A ÚLTIMA VIAGEM - CLTS 02

O homem permanecia em pé, parado como uma antiga estátua diante do quadro que repousava fragilmente na parede da galeria de sua vasta mansão, agora vazia, úmida e fria; seus olhos congelados miravam a pintura que agora era o único objeto que ostentava alguma cor, que destoava da tez pálida, doente e melancólica do homem que se prostrava lá, como uma gárgula, rodeada da riqueza material que já lhe fora tão cara: mesas de mogno, cristaleiras de pau-Brasil, estátuas de bronze, tudo agora coberto com o mais morto bege dos tecidos de algodão cru.

Enquanto estava lá, as únicas coisas que passavam por seus pensamentos levavam à ironia de que sempre, em sua vida, valorizara tais objetos, disponíveis apenas àqueles que desfrutavam da mais alta riqueza, e que a perda de apenas uma, a de menor valor econômico e maior valor emocional, o levara à beira da ruína: Berenice, morta por um criado que cultivou a inveja dentro de si. Agora, aquela pintura era a única coisa que restava de sua beleza.

Não suportaria mais passar sua vida naquele local, cada peça, cada umbral, cada mobilia, até as rochas que formavam sua morada o faziam lembrar Dela, tão brutalmente assassinada, por um qualquer que provavelmente jazia em uma forca na praça principal. Tinha que sair dali, encontrar outra morada, afastada, de preferência na tranquilidade dos montes, para então aguardar que a Senhora Morte unisse novamente os amantes.

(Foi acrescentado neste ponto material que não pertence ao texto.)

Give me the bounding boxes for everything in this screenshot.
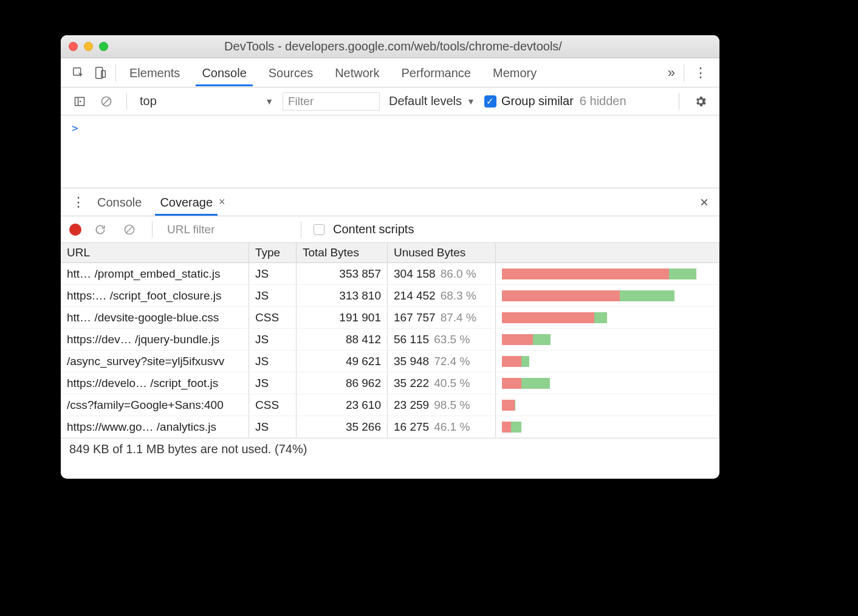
tab-memory[interactable]: Memory bbox=[490, 60, 539, 86]
content-scripts-label: Content scripts bbox=[333, 222, 414, 236]
window-title: DevTools - developers.google.com/web/too… bbox=[108, 39, 678, 53]
overflow-tabs-button[interactable]: » bbox=[664, 65, 679, 81]
execution-context-selector[interactable]: top ▼ bbox=[137, 92, 276, 110]
cell-type: JS bbox=[249, 351, 297, 372]
usage-bar bbox=[502, 334, 551, 345]
table-row[interactable]: htt… /prompt_embed_static.jsJS353 857304… bbox=[61, 263, 719, 285]
close-drawer-button[interactable]: × bbox=[695, 194, 713, 211]
cell-bar bbox=[496, 394, 719, 416]
cell-url: htt… /prompt_embed_static.js bbox=[61, 263, 249, 284]
coverage-status: 849 KB of 1.1 MB bytes are not used. (74… bbox=[61, 438, 719, 460]
table-row[interactable]: https://www.go… /analytics.jsJS35 26616 … bbox=[61, 416, 719, 438]
console-filter-input[interactable]: Filter bbox=[283, 92, 380, 111]
more-options-icon[interactable]: ⋮ bbox=[689, 65, 712, 81]
cell-unused: 35 22240.5 % bbox=[388, 372, 496, 394]
col-type[interactable]: Type bbox=[249, 243, 297, 262]
drawer-header: ⋮ ConsoleCoverage× × bbox=[61, 188, 719, 216]
inspect-element-icon[interactable] bbox=[68, 63, 89, 83]
clear-icon[interactable] bbox=[119, 219, 140, 240]
divider bbox=[152, 221, 153, 238]
cell-total: 313 810 bbox=[297, 285, 388, 306]
table-row[interactable]: https://dev… /jquery-bundle.jsJS88 41256… bbox=[61, 329, 719, 351]
col-bar bbox=[496, 243, 719, 262]
group-similar-checkbox[interactable]: ✓ bbox=[484, 95, 496, 108]
drawer-more-icon[interactable]: ⋮ bbox=[67, 194, 90, 210]
close-window-button[interactable] bbox=[69, 42, 78, 51]
cell-total: 191 901 bbox=[297, 307, 388, 328]
cell-unused: 23 25998.5 % bbox=[388, 394, 496, 416]
cell-total: 88 412 bbox=[297, 329, 388, 350]
cell-url: htt… /devsite-google-blue.css bbox=[61, 307, 249, 328]
chevron-down-icon: ▼ bbox=[467, 97, 475, 106]
cell-unused: 167 75787.4 % bbox=[388, 307, 496, 328]
cell-url: https://develo… /script_foot.js bbox=[61, 372, 249, 394]
drawer-tab-console[interactable]: Console bbox=[94, 190, 145, 215]
usage-bar bbox=[502, 356, 529, 367]
content-scripts-checkbox[interactable] bbox=[314, 224, 324, 235]
record-button[interactable] bbox=[69, 224, 81, 236]
cell-bar bbox=[496, 285, 719, 306]
table-row[interactable]: https://develo… /script_foot.jsJS86 9623… bbox=[61, 372, 719, 394]
divider bbox=[301, 221, 301, 238]
window-titlebar: DevTools - developers.google.com/web/too… bbox=[61, 35, 719, 58]
console-toolbar: top ▼ Filter Default levels ▼ ✓ Group si… bbox=[61, 87, 719, 115]
table-row[interactable]: https:… /script_foot_closure.jsJS313 810… bbox=[61, 285, 719, 307]
cell-unused: 16 27546.1 % bbox=[388, 416, 496, 437]
tab-network[interactable]: Network bbox=[332, 60, 382, 86]
device-toolbar-icon[interactable] bbox=[90, 63, 111, 83]
usage-bar bbox=[502, 400, 515, 411]
cell-bar bbox=[496, 372, 719, 394]
tab-elements[interactable]: Elements bbox=[127, 60, 182, 86]
tab-performance[interactable]: Performance bbox=[399, 60, 474, 86]
hidden-count[interactable]: 6 hidden bbox=[580, 94, 626, 108]
panel-tabs: ElementsConsoleSourcesNetworkPerformance… bbox=[127, 60, 663, 86]
coverage-toolbar: URL filter Content scripts bbox=[61, 216, 719, 243]
tab-sources[interactable]: Sources bbox=[266, 60, 315, 86]
table-row[interactable]: htt… /devsite-google-blue.cssCSS191 9011… bbox=[61, 307, 719, 329]
table-row[interactable]: /async_survey?site=ylj5ifxusvvJS49 62135… bbox=[61, 351, 719, 372]
cell-type: JS bbox=[249, 416, 297, 437]
cell-total: 86 962 bbox=[297, 372, 388, 394]
cell-unused: 35 94872.4 % bbox=[388, 351, 496, 372]
svg-rect-2 bbox=[101, 70, 105, 77]
show-console-sidebar-icon[interactable] bbox=[69, 91, 90, 112]
drawer-tab-coverage[interactable]: Coverage bbox=[156, 190, 216, 215]
cell-bar bbox=[496, 307, 719, 328]
cell-total: 23 610 bbox=[297, 394, 388, 416]
coverage-table-header: URL Type Total Bytes Unused Bytes bbox=[61, 243, 719, 263]
coverage-table-body: htt… /prompt_embed_static.jsJS353 857304… bbox=[61, 263, 719, 438]
col-total[interactable]: Total Bytes bbox=[297, 243, 388, 262]
cell-type: CSS bbox=[249, 394, 297, 416]
close-tab-icon[interactable]: × bbox=[219, 196, 225, 208]
cell-unused: 214 45268.3 % bbox=[388, 285, 496, 306]
usage-bar bbox=[502, 290, 674, 301]
col-unused[interactable]: Unused Bytes bbox=[388, 243, 496, 262]
cell-bar bbox=[496, 263, 719, 284]
clear-console-icon[interactable] bbox=[96, 91, 117, 112]
console-body[interactable]: > bbox=[61, 115, 719, 188]
gear-icon[interactable] bbox=[690, 91, 711, 112]
cell-url: https://dev… /jquery-bundle.js bbox=[61, 329, 249, 350]
cell-type: JS bbox=[249, 263, 297, 284]
console-prompt-icon: > bbox=[72, 121, 78, 134]
cell-url: /css?family=Google+Sans:400 bbox=[61, 394, 249, 416]
url-filter-input[interactable]: URL filter bbox=[167, 223, 289, 236]
divider bbox=[115, 64, 116, 81]
cell-url: /async_survey?site=ylj5ifxusvv bbox=[61, 351, 249, 372]
divider bbox=[684, 64, 684, 81]
usage-bar bbox=[502, 269, 696, 279]
tab-console[interactable]: Console bbox=[199, 60, 249, 86]
cell-bar bbox=[496, 351, 719, 372]
table-row[interactable]: /css?family=Google+Sans:400CSS23 61023 2… bbox=[61, 394, 719, 416]
cell-total: 353 857 bbox=[297, 263, 388, 284]
cell-type: CSS bbox=[249, 307, 297, 328]
reload-icon[interactable] bbox=[90, 219, 111, 240]
main-toolbar: ElementsConsoleSourcesNetworkPerformance… bbox=[61, 58, 719, 87]
col-url[interactable]: URL bbox=[61, 243, 249, 262]
minimize-window-button[interactable] bbox=[84, 42, 93, 51]
zoom-window-button[interactable] bbox=[99, 42, 108, 51]
cell-unused: 304 15886.0 % bbox=[388, 263, 496, 284]
divider bbox=[679, 93, 679, 110]
cell-url: https://www.go… /analytics.js bbox=[61, 416, 249, 437]
log-levels-selector[interactable]: Default levels ▼ bbox=[386, 92, 478, 110]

Pegou sua pequena mala de viagem, as poucas coisas essenciais que queria daquele lugar, e saiu porta afora, abandonando a antiga mansão, outrora lar de grandes festas e bailes, agora praticamente um mausoléu, guardado permanentemente pela Berenice imortalizada na parede da galeria.

Subiu na carruagem que alugara, e durante a viagem pela cidade não disse uma só palavra, não sabia se sua tremedeira era consequência dos gélidos ventos do inverno ou da ansiedade que sentia por deixar sua vida para trás, junto com sua amada. O coche parou na entrada da estação de trem: um arco de tijolos de barro, uma bilheteria e alguns bancos de madeira. Despediu-se do cocheiro, pagou-o e seguiu para a estação, onde comprou o bilhete.

O homem não sabia se as poucas pessoas que aguardavam a locomotiva estavam melancólicas ou se isso seria fruto de sua própria consciência, que transformara tudo ao seu redor em uma massa de imagens cinzentas de um mundo que já havia sido alegre e abastado. A única coisa realmente palpável era a névoa que cobria o local, provavelmente fruto do frio que fazia na cidade àquela tarde.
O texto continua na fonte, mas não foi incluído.